Un LeBron gigante (38+9+7) saca de un buen lío a los Lakers

Los Lakers podrán, al menos gritar aquello tan hollywoodiense de «¿no te lo estás pasando bien?«. Porque desde luego, y como mínimo, es difícil aburrirse con sus partidos, tiovivos en los que puede pasar literalmente de todo, contra cualquier rival y mientras tratan de coger el cuajo de equipo bueno de verdad (fiable de verdad) que todavía no tienen. Al menos ganaron a los Pacers (104-96), dejaron atrás dos derrotas seguidas y están 12-9, en puestos de playoffs del Oeste y con una extraña sensación de confusión de la que todavía es difícil saber qué va a acabar saliendo: un gran equipo, uno en derribo, uno transformado antes del cierre del mercado…

Pero la diversión está ahí: contra unos Pacers sin Oladipo y en tercer partido en cinco días de gira por el Oeste (que eso cuenta…), los Lakers arrancaron a lo grande en el primer cuarto (como ante los Magic pero todavía mejor), se descosieron después sin mucha explicación (como ante los Magic pero todavía peor) y, al menos, esta vez cambiaron el guion y evitaron una derrota que habría subido muchos grados la temperatura en las instalaciones de El Segundo… y en el asiento de Luke Walton. Al final victoria, si es que es lo que cuenta, para un equipo que es muchos equipos dentro de cada partido y que en cuestión de minutos da motivos para la esperanza y para el más absoluto desasosiego. Puede remontar cualquier marcador, puede dejar escapar cualquier diferencia, puede ser muy bueno en ataque pero flojo en defensa o precisamente todo lo contrario… y todo dentro del mismo partido, a veces del mismo cuarto.

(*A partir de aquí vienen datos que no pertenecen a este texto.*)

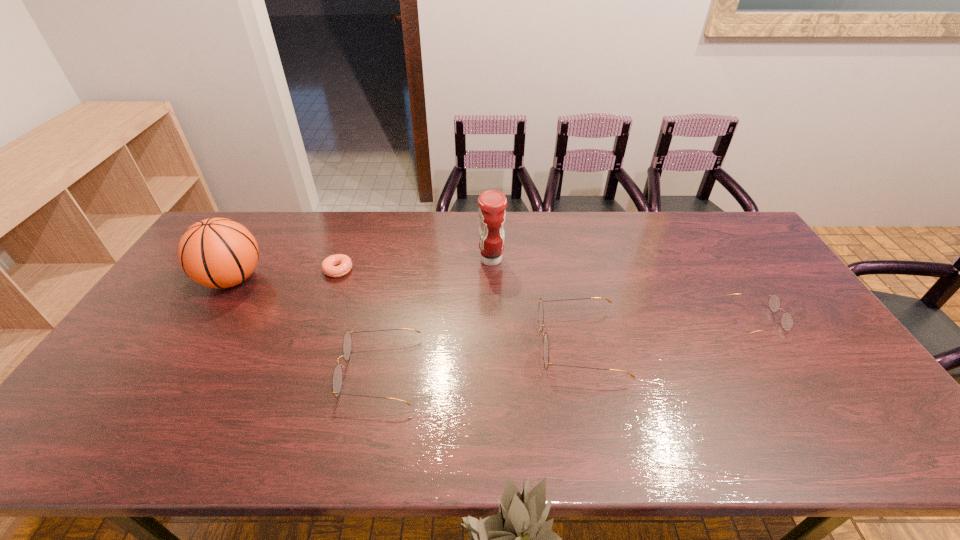 I want to click on free space located on the temples of the fourth object from right to left, so click(209, 372).

Identify the location of vacant space located 0.330m on the temples of the fourth object from right to left. The image size is (960, 540). (213, 372).

Where is `vacant space situated 0.400m on the temples of the fifth object from left to right`? The height and width of the screenshot is (540, 960). vacant space situated 0.400m on the temples of the fifth object from left to right is located at coordinates (391, 344).

Identify the location of vacant region located 0.090m on the temples of the fifth object from left to right. (504, 344).

I want to click on vacant region located on the temples of the fifth object from left to right, so click(475, 344).

Locate an element on the screen. free space located 0.060m on the temples of the second shortest object is located at coordinates (800, 319).

Locate an element on the screen. This screenshot has height=540, width=960. vacant space located 0.060m on the right of the shortest object is located at coordinates [372, 270].

The image size is (960, 540). In order to click on vacant point located on the right of the fourth object from left to right in this screenshot , I will do `click(586, 260)`.

The height and width of the screenshot is (540, 960). What are the coordinates of `vacant space located on the right of the basketball` in the screenshot? It's located at (345, 279).

At what (x,y) coordinates should I click in order to perform the action: click on object that is at the far edge. Please return your answer as a coordinate pair (x, y). The image size is (960, 540). Looking at the image, I should click on (492, 203).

En el citado primer parcial los Lakers fueron todo lo que (creemos) pueden llegar a ser: 38-15, su mayor diferencia en un cuarto inicial desde 2004, con 14 puntos de un LeBron imperial, Caldwell-Pope bombardeando y los Pacers (5/25 en tiros) incapaces de resolver ni en situaciones de cuatro contra uno. Del 13-0 inicial al 31-11 en 9 minutos… y de ahí hacia otra desaparición en cuanto se fue moviendo el banquillo.. Los Pacers se aferraron a un Domantas Sabonis que les devolvió el aire (16+10 al descanso, 20+15 final) y asfaltó la carretera por la que aparecieron los triples abiertos y los puntos de un quinteto que (4/28 al descanso) no espabiló hasta el tercer cuarto, cuando los mejores minutos de Bogdanovic, Turner y un Tyreke Evans descontrolado (2/10 en tiros) dieron, entre un reguero de tiros libres, ventaja a los Pacers mediado el tercer cuarto: 66-69. Era un 28-54 en un cuarto y medio, inexplicable… o muy explicable para cualquiera que hubiera visto los últimos partidos de los Lakers. Pérdidas tontas, desconexiones en defensa, malos tiros… y una laguna en la creación que obliga a echar de menos a Rajon Rondo.

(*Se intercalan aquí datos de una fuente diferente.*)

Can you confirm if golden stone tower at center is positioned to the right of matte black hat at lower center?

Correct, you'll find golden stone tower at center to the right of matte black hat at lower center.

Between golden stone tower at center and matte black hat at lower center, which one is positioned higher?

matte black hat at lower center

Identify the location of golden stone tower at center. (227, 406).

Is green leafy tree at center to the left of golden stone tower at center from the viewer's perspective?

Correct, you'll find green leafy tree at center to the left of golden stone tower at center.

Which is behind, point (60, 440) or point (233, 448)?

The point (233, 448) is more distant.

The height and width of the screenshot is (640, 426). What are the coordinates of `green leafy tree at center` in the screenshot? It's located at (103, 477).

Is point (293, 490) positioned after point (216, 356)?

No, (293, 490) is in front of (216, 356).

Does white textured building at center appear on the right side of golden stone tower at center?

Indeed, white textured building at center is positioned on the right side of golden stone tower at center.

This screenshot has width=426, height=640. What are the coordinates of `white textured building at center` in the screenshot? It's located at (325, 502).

Pero, al menos, esta vez los Lakers, reaccionaron. Primero con un 11-2 (77-71) que reactivó la defensa, ya lo suficientemente buena (Hart, Lonzo, Ingram, Chandler….) desde ahí hasta el final. Después con la aparición de LeBron en el último cuarto, donde un 89-88 se convirtió en un 103-90 hacia el 104-96 final. De esos últimos 15 puntos locales, LeBron metió 12 (6 seguidos en dos ataques para el 95-88 que aflojó la soga) y asistió para un triple de Caldwell-Pope en los otros tres.

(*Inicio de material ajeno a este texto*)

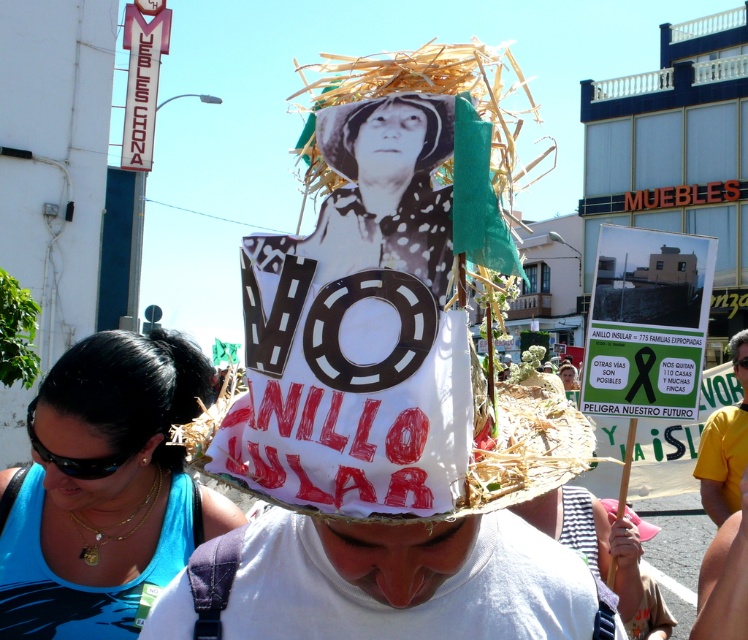 You are a photographer standing at the edge of the protest scene. You want to capture a photo that includes both the blue fabric at lower left and the black paper head at center. What is the minimum distance you need to move backward to ensure both objects are in frame?

The blue fabric at lower left is 5.10 feet from the black paper head at center. To capture both in the frame, you need to move back at least 5.10 feet to ensure both are visible.

You are a photographer trying to capture the protest scene. You want to ensure both the blue fabric at lower left and the black paper head at center are clearly visible in your shot. Based on their sizes, which object should you focus on first to ensure it fits within the frame?

The blue fabric at lower left might be wider than the black paper head at center, so focusing on the blue fabric at lower left first would ensure it fits within the frame.

You are a photographer standing at the center of the protest scene. You want to take a photo that includes both the black paper head at center and the black plastic goggles at lower left. Given the distance between them, will you need to adjust your camera to a wider angle to capture both in the frame?

The black paper head at center is 4.92 feet away from the black plastic goggles at lower left. To capture both in the frame, you would need to adjust your camera to a wider angle since the distance between them requires a broader field of view.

Los Pacers, con errores garrafales (Evans falló una bandeja inexplicable con el partido todavía vivo), tuvieron menos energía que unos Lakers impulsados por Hart (13 puntos, 3 robos, mucha intensidad), los relevos en el cinco de McGee (4 tapones) y Chandler (2) y el gobierno de LeBron (ya como playmaker puro, nada que ver con el plan de pretemporada) ante el que fue, durante sus años en el Este, uno de sus enemigos más íntimos: 38 puntos, 9 rebotes, 7 asistencias. En lo negativo, los problemas de Lonzo Ball para que los errores groseros no eclipsen las muchas pequeñas cosas que hace bien (1/6 en tiros, 4 pérdidas) y otro partido irregular de Brandon Ingram (14 puntos, 3 asistencias, 3 tapones), tan selvático en sus picos como desesperante en sus valles.

Los Pacers no tuvieron un buen día e incluso así tuvieron opciones hasta que llegó el arreón final de LeBron. Están ahora 13-9, esperando a Oladipo y macerando con paciencia, y un Sabonis en clara crecida, su proyecto de outsiders del Este. Ese es su plan.